Almost 50 percent of Czechs oppose NATO's air strikes on Yugoslavia. This is the result of the latest opinion poll conducted by the STEM agency exclusively for Czech Radio and Czech Public TV. Over the past two weeks, the number of those who oppose the air attacks raised from 40 to 48 percent. On the other hand, the number of supporters of the military operation dropped from 40 to 34 percent. As far as party affiliation is concerned, the air strikes are unanimously supported only by Freedom Union voters.
The Czech government will give its consent to the possible use of Czech military airports by NATO aircraft in connection with the Kosovo conflict, Foreign Minister Jan Kavan told journalists. Kavan said that it was most probable that the Czech Republic would be asked on the days ahead for approval of NATO refuelling planes landing at one or two Czech military airports. He said that given the complexity of the NATO aircraft's weapons systems and the necessary service, Czech airports could only be used by refuelling aircraft or military carrier aircraft. Under the Constitution, the deployment of NATO planes, which amounts to the presence of foreign troops on Czech territory, would require approval by parliament.

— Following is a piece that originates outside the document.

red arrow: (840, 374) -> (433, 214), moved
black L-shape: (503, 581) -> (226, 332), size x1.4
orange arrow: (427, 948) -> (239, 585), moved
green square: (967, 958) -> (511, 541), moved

The harmonisation of Czech legislation with EU standards is seriously lagging behind the original schedule. Deputy Premier Egon Lansky told journalists after a meeting of the government committee for European integration, that there were serious inadequacies in the work of many ministries concerning bringing Czech laws into line with EU legislation.
The coalition of four opposition right-wing parties is not negotiating with the ruling Social Democrats about forming a majority government, leader of the Freedom Union, Jan Ruml told CTK. He was reacting to the information published by some media, according to which the Social Democrats and the coalition of the Freedom Union, Christian Democrats, the Civic Democratic Alliance and the Democratic Union planned to sign a coalition agreement this autumn, when the state budget for the year 2000 will be discussed. Social Democrat deputy chairman and Deputy Premier Vladimir Spidla also denied there was any such negotiation.

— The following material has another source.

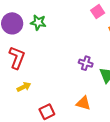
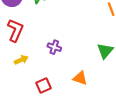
purple cross: (86, 63) -> (54, 47), moved

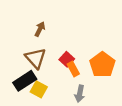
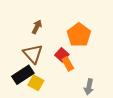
orange pentagon: (102, 65) -> (79, 35), moved
gray arrow: (80, 94) -> (89, 87), moved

Czech police have not yet found a Croat who was freed by two armed men directly from a courtroom at Prague City Court on Friday. Police spokesman Josef Sulcek told CTK. The court was considering whether to extradite the man to Germany where he is wanted for a serious criminal offence, when two armed men overpowered the court guard seized their weapons and made off with the accused.. Police warn that the three men are armed and potentially dangerous.

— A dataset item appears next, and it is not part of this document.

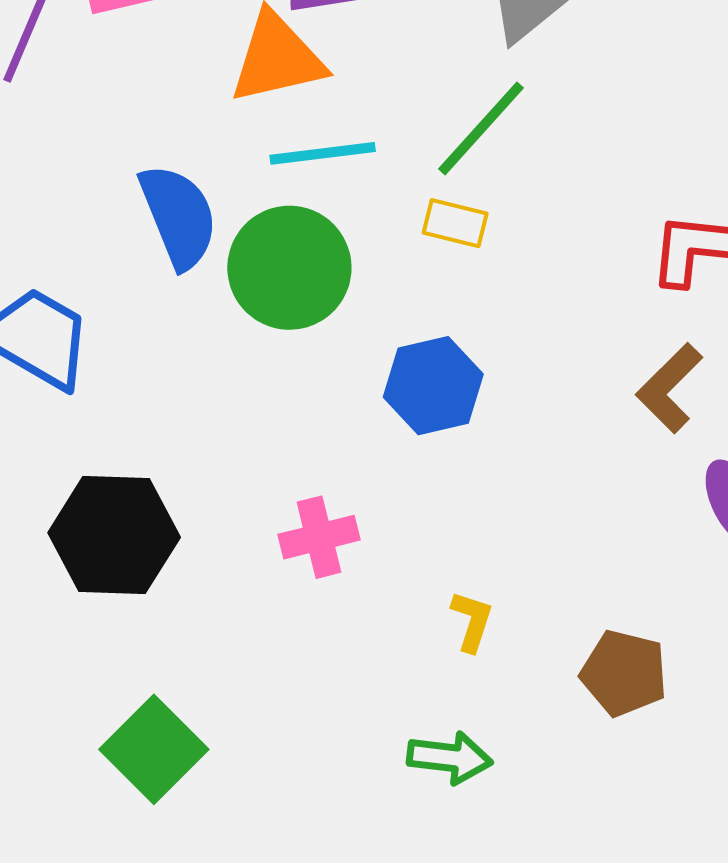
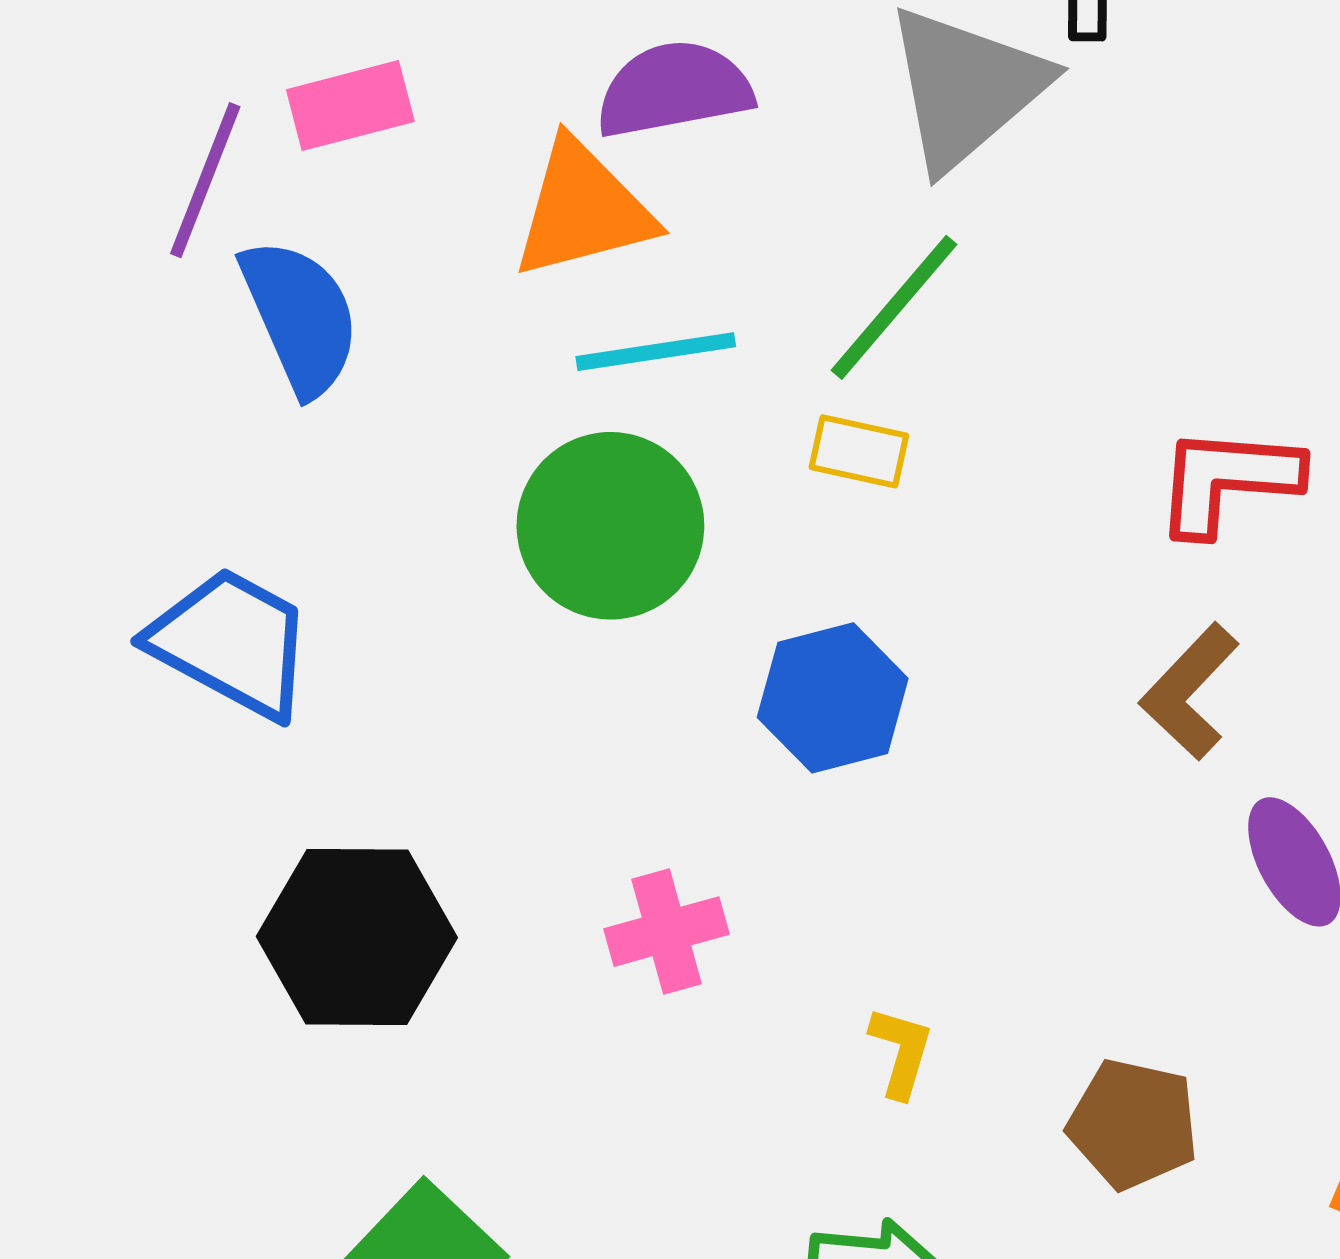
blue semicircle: (178, 216) -> (300, 317), moved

And finally, the a brief look at the weather. We are expecting a mostly cloudy day with scattered rain showers and snow showers in higher altitudes. Afternoon highs should range from 6 to 10 degrees Celsius. On Monday, a high pressure area will start influencing weather in the Czech Republic. It should be partially cloudy with occasional showers, with highest daytime temperatures between 7 and 11 degrees Celsius.
And that's the end of the news.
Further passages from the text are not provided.